Notebooks and pens in hand, we pepper the staff with questions: Is there a regular schedule for the referral of testing samples from healthcare facilities to the regional lab? Yes. Can we have a copy for mapping? Of course, but it’s all on paper. How often does any particular facility send samples to the lab? Once per week. Do you know how long it takes to return the results? It should be about one week, but it could be longer.  Does part of the intake process always involve manual data entry? Yes, unfortunately, but some diagnostic machines such as CD4 and hematology are linked directly to the LIS. Is there anyone checking on this data in terms of structure and quality? The lab has a data quality team of 5 persons. Are all of your machines functioning right now? There’s one that’s been out for a little while, but it should be on the repair list.

Later, when we’re back at EPHI, I check my freshly built map. It tracks the national inventory of CD4 counters, and, sure enough, there’s a point for the AARL indicating that a machine is in need of repair.  All of this process graphing points to positive signs that our spatial data integrations could work.
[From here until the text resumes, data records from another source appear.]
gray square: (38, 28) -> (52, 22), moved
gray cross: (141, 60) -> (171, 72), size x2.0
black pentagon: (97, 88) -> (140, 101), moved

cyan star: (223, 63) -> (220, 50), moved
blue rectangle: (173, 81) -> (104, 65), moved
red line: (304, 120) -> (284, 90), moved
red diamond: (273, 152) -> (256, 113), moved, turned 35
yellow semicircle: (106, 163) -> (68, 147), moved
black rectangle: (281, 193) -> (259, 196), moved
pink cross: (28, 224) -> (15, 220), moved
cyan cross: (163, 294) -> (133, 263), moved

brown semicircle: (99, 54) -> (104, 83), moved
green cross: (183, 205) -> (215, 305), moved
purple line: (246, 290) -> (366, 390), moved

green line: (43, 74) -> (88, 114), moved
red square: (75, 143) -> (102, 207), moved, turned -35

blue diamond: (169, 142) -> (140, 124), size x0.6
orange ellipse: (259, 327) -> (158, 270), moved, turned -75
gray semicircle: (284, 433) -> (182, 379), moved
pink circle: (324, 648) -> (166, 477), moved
One of the LIS staff from EPHI has accompanied us to AARL. We brief the lab director about the BD-PEPFAR program and our GIS project for viral load testing and equipment maintenance tracking. Meanwhile, the LIS staff downloads five years of viral load specimen data for us onto a USB stick. We’ll be able to pair this dataset with the one from EPHI.

Our assessment takes about an hour and a half. Anmol has a conference call to make, so the rest of us decide to walk the ½km back to the hotel to work. Before we’re even past the laboratory gates a man walks up beside me and spits on the ground, getting a few flecks of it on my pants. I try to explain that everything’s fine and not to worry while I walk, but he insists on wiping the side of my leg with a cloth.

Abruptly the man turns to leave. I quickly realize that my Android is no longer in my pocket. I stop him just before he darts into the street. He returns my phone with a sheepish shrug. I suppose no harm has been done, but from now on I’ll keep my phone in my zippered pocket.

Back in our hotel conference room, Adam loads the AARL data into Tableau while Jessica and Anmol take over on Excel. We grind through another marathon geocoding and data cleaning session. By late-afternoon Monday, our vision is blurry, and the team is in dire need of food and caffeine.

But there’s good news: the data model derived from our EPHI work last week turns out to work for us once again, with only minor variations. We can see age and gender distributions sprouting, along with the spatial distribution of the specimen network for Addis subdivided by scheduled day, testing frequencies and viral load results. Now that we’ve completed data cleanup and formatting on a second major lab, there’s every reason to believe that most every LIS system in Ethiopia — at least those from the same vendor — ought to allow us to back out a spatial understanding of the specimen referral network.

My long-deferred idea from four years ago is one small step closer to reality.